Work to be completed
Which lines in the records below contain the word "what"? Report each of them.

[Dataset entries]
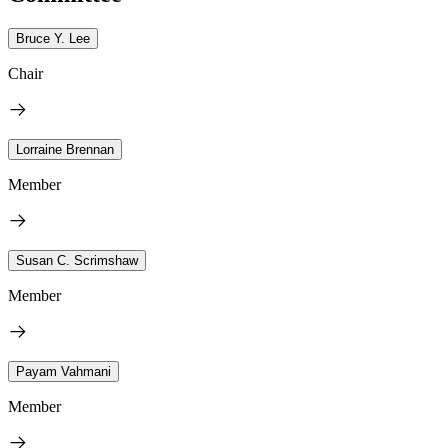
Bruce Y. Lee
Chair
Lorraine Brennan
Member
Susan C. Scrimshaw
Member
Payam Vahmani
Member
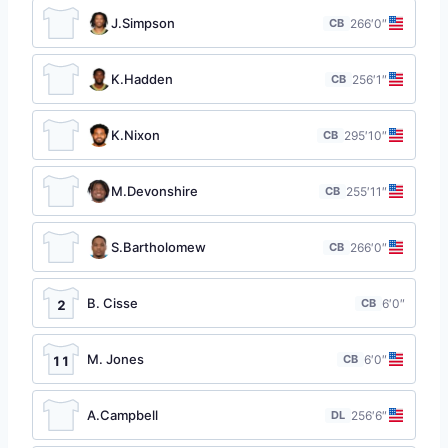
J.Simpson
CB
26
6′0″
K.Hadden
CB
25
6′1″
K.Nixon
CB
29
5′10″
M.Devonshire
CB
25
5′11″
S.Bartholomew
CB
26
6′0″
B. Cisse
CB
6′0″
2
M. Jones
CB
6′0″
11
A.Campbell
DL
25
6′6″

...

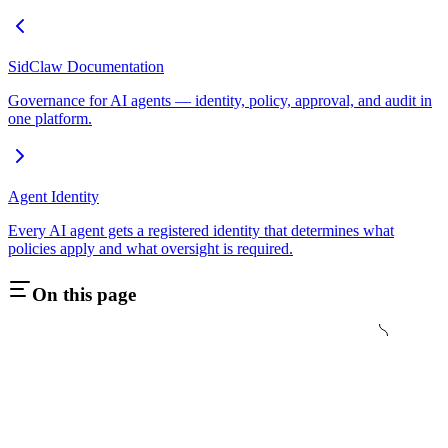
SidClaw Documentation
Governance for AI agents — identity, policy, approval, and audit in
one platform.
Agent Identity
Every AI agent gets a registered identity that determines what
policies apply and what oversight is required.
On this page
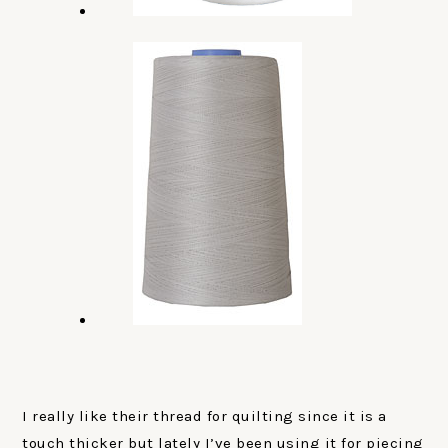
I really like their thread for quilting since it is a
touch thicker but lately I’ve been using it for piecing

Exercise solution
Every AI agent gets a registered identity that determines what
policies apply and what oversight is required.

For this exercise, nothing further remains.